### Provided data
---+---
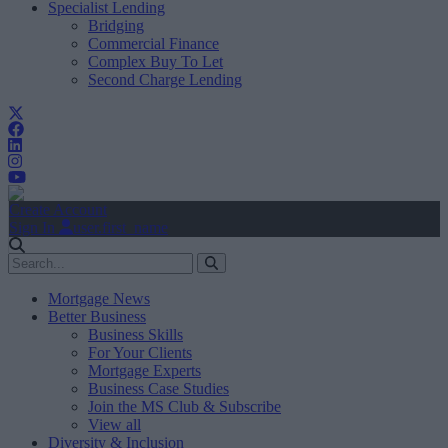
Specialist Lending
Bridging
Commercial Finance
Complex Buy To Let
Second Charge Lending
Create Account
Sign In
user.first_name
Mortgage News
Better Business
Business Skills
For Your Clients
Mortgage Experts
Business Case Studies
Join the MS Club & Subscribe
View all
Diversity & Inclusion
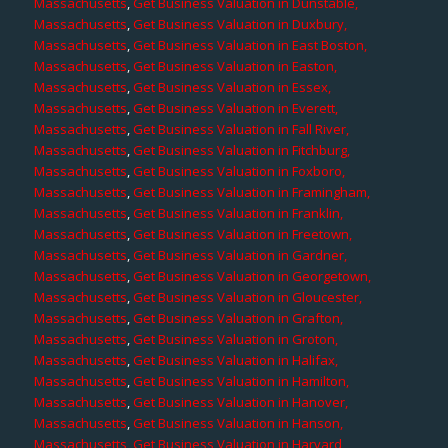
Massachusetts
,
Get Business Valuation in Dunstable,
Massachusetts
,
Get Business Valuation in Duxbury,
Massachusetts
,
Get Business Valuation in East Boston,
Massachusetts
,
Get Business Valuation in Easton,
Massachusetts
,
Get Business Valuation in Essex,
Massachusetts
,
Get Business Valuation in Everett,
Massachusetts
,
Get Business Valuation in Fall River,
Massachusetts
,
Get Business Valuation in Fitchburg,
Massachusetts
,
Get Business Valuation in Foxboro,
Massachusetts
,
Get Business Valuation in Framingham,
Massachusetts
,
Get Business Valuation in Franklin,
Massachusetts
,
Get Business Valuation in Freetown,
Massachusetts
,
Get Business Valuation in Gardner,
Massachusetts
,
Get Business Valuation in Georgetown,
Massachusetts
,
Get Business Valuation in Gloucester,
Massachusetts
,
Get Business Valuation in Grafton,
Massachusetts
,
Get Business Valuation in Groton,
Massachusetts
,
Get Business Valuation in Halifax,
Massachusetts
,
Get Business Valuation in Hamilton,
Massachusetts
,
Get Business Valuation in Hanover,
Massachusetts
,
Get Business Valuation in Hanson,
Massachusetts
,
Get Business Valuation in Harvard,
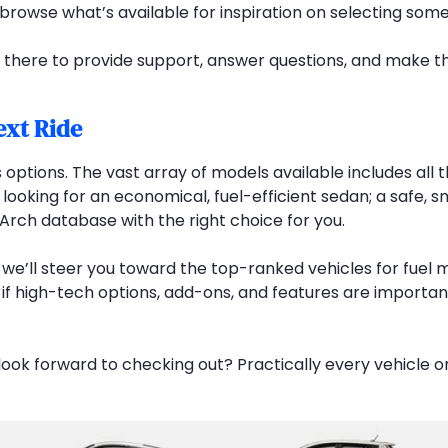
 browse what’s available for inspiration on selecting som
s there to provide support, answer questions, and make t
ext Ride
 options. The vast array of models available includes all
looking for an economical, fuel-efficient sedan; a safe, 
gArch database with the right choice for you.
 we’ll steer you toward the top-ranked vehicles for fuel 
, if high-tech options, add-ons, and features are importan
ook forward to checking out? Practically every vehicle o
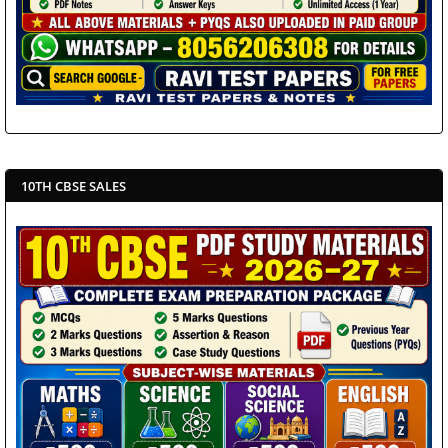
10TH CBSE SALES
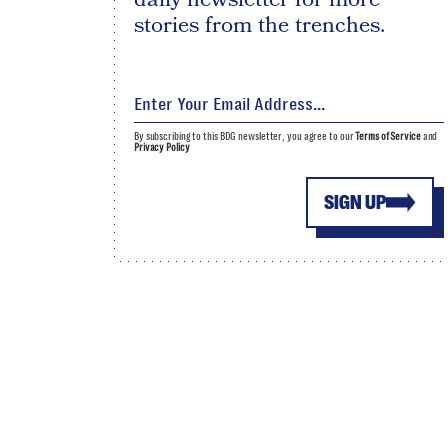
stories from the trenches.
By subscribing to this BDG newsletter, you agree to our
Terms of Service
and
Privacy Policy
SIGN UP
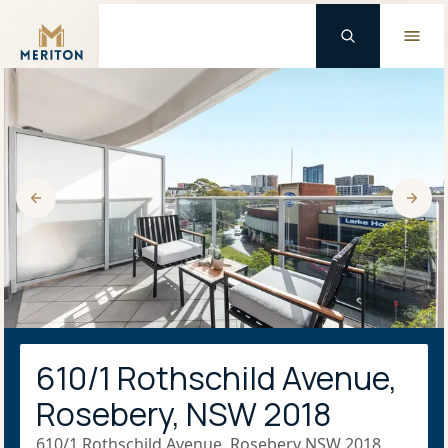
Master Brand Icon
610/1 Rothschild Avenue,
Rosebery, NSW 2018
610/1 Rothschild Avenue, Rosebery NSW 2018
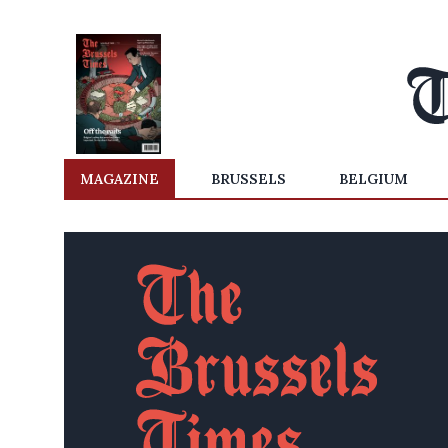
MAGAZINE
BRUSSELS
BELGIUM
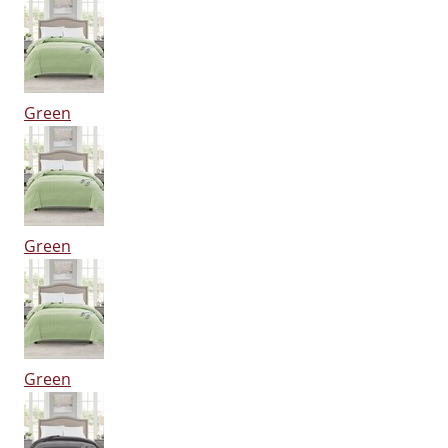
Green
Green
Green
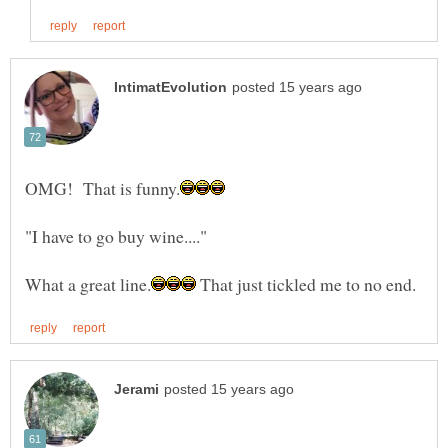
"I have to go buy wine...."
That just tickled me to no end.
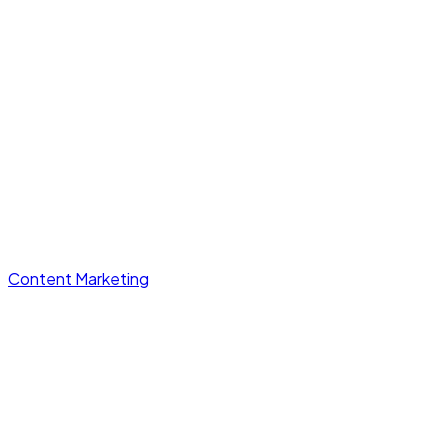
Content Marketing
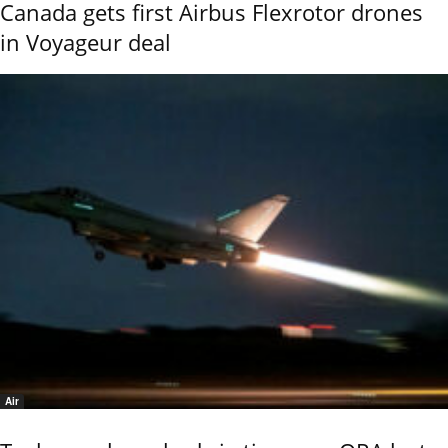
Canada gets first Airbus Flexrotor drones
in Voyageur deal
Air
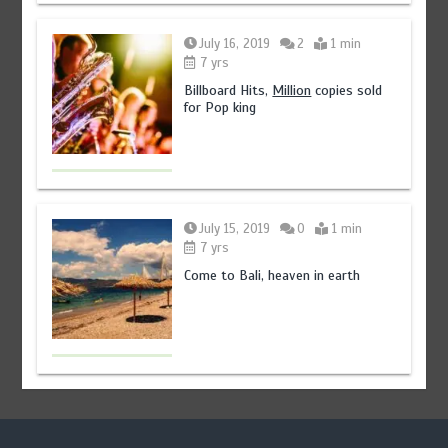
July 16, 2019
2
1 min
7 yrs
Billboard Hits,
Million
copies sold
for Pop king
July 15, 2019
0
1 min
7 yrs
Come to Bali, heaven in earth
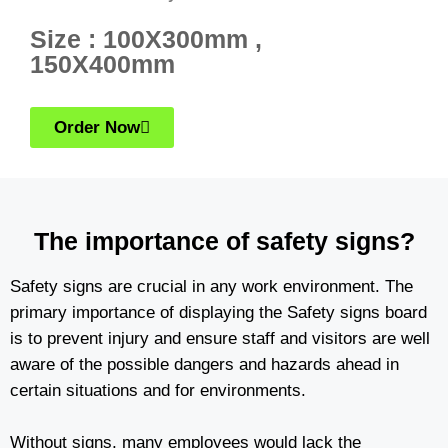
Size : 100X300mm ,
150X400mm
Order Now
The importance of safety signs?
Safety signs are crucial in any work environment. The
primary importance of displaying the Safety signs board
is to prevent injury and ensure staff and visitors are well
aware of the possible dangers and hazards ahead in
certain situations and for environments.
Without signs, many employees would lack the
---+---
Provide the count of lines holding the word "signs" in these entries, and no other words.

4